Question

A solution of two components containing ${\mathrm{n}}_1$moles of the $1^{st}$ component and ${\mathrm{n}}_2$ moles of the second component is prepared. ${\mathrm{M}}_1$and ${\mathrm{M}}_2$ are the molecular weights of component $1$ and $2$ respectively. If $\mathrm{d}$ is the density of the solution in $\mathrm{g}{\mathrm{mL}}^{-1}$, ${\mathrm{C}}_2$ is the molarity and ${\mathrm{x}}_2$ is the mole fraction of the $2^{nd}$ component, then ${\mathrm{C}}_2$ can be expressed as:

• A. ${\mathrm{C}}_2=\frac{1000{\mathrm{x}}_2}{{\mathrm{M}}_1+{\mathrm{x}}_2\left({\mathrm{M}}_2-{\mathrm{M}}_1\right)}$
• B. ${\mathrm{C}}_2=\frac{\mathrm{d}{\mathrm{x}}_2}{{\mathrm{M}}_2+{\mathrm{x}}_2\left({\mathrm{M}}_2-{\mathrm{M}}_1\right)}$
• C. ${\mathrm{C}}_2=\frac{\mathrm{d}{\mathrm{x}}_1}{{\mathrm{M}}_2+{\mathrm{x}}_2\left({\mathrm{M}}_2-{\mathrm{M}}_1\right)}$
• D. ${\mathrm{C}}_2=\frac{1000\mathrm{d}{\mathrm{x}}_2}{{\mathrm{M}}_1+{\mathrm{x}}_2\left({\mathrm{M}}_2-{\mathrm{M}}_1\right)}$

Answer 1

The correct option is D

${\mathrm{C}}_2=\frac{1000\mathrm{d}{\mathrm{x}}_2}{{\mathrm{M}}_1+{\mathrm{x}}_2\left({\mathrm{M}}_2-{\mathrm{M}}_1\right)}$

1. Given quantities for the 1^st component - number of moles - ${\mathrm{n}}_1$, molecular weight - ${\mathrm{M}}_1$

Given quantities for the 2^nd component (solute) - number of moles - ${\mathrm{n}}_2$, molecular weight - ${\mathrm{M}}_2$, mole fraction - ${\mathrm{x}}_2$

2. Calculation of molarity of 2^nd component $\left({\mathrm{C}}_2\right)$ -

$\mathrm{Molarity}=\frac{\mathrm{number}\mathrm{of}\mathrm{moles}\mathrm{of}\mathrm{solute}}{\mathrm{volume}\mathrm{of}\mathrm{solution}\mathrm{in}\mathrm{mL}}\times 1000—\left(1\right)$

Step 1 - Calculation of moles of 2^nd component-

Let the total number of moles present in the solution be $1$.

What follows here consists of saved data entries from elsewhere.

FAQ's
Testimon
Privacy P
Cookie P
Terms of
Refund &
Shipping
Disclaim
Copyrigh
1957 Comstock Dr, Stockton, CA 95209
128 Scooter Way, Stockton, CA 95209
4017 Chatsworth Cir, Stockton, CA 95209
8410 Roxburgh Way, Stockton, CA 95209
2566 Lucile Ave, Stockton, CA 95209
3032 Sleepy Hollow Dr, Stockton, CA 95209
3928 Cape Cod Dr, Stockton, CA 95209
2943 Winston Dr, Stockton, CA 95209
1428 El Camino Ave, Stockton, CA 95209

${\mathrm{n}}_1+{\mathrm{n}}_2=1$

We know, ${\mathrm{x}}_2=\frac{{\mathrm{n}}_2}{{\mathrm{n}}_1+{\mathrm{n}}_2}$

So, ${\mathrm{x}}_2={\mathrm{n}}_2$ (number of moles of solute / 2^nd component)

and $1-{\mathrm{x}}_2={\mathrm{n}}_1$

Step 2 - Calculation of mass of solution and solute -

Number of moles of solute / 2^nd component $={\mathrm{x}}_2$

So, mass $={\mathrm{x}}_2{\mathrm{M}}_2$ $\mathrm{g}$

Mass of 1^st component $=\left(1-{\mathrm{x}}_2\right)M_1$ $\mathrm{g}$

Mass of the solution $=\left({\mathrm{x}}_2{\mathrm{M}}_2+\left(1-{\mathrm{x}}_2\right){\mathrm{M}}_1\right)$ $\mathrm{g}$

Step 3 - Calculation of volume of the solution -

$\mathrm{volume}=\frac{\mathrm{mass}}{\mathrm{density}}$

Volume of solution $=\frac{\left({\mathrm{x}}_2{\mathrm{M}}_2+\left(1-{\mathrm{x}}_2\right){\mathrm{M}}_1\right)}{\mathrm{d}}$ $\mathrm{mL}$

Step 4- Calculation of molarity of 2^nd component $\left({\mathrm{C}}_2\right)$ - Putting the values of the number of moles of solute and volume of solution in equation 1, we get-${\mathrm{C}}_2=\frac{1000\mathrm{d}{\mathrm{x}}_2}{{\mathrm{M}}_1+{\mathrm{x}}_2\left({\mathrm{M}}_2-{\mathrm{M}}_1\right)}$

Hence, option D is the correct answer.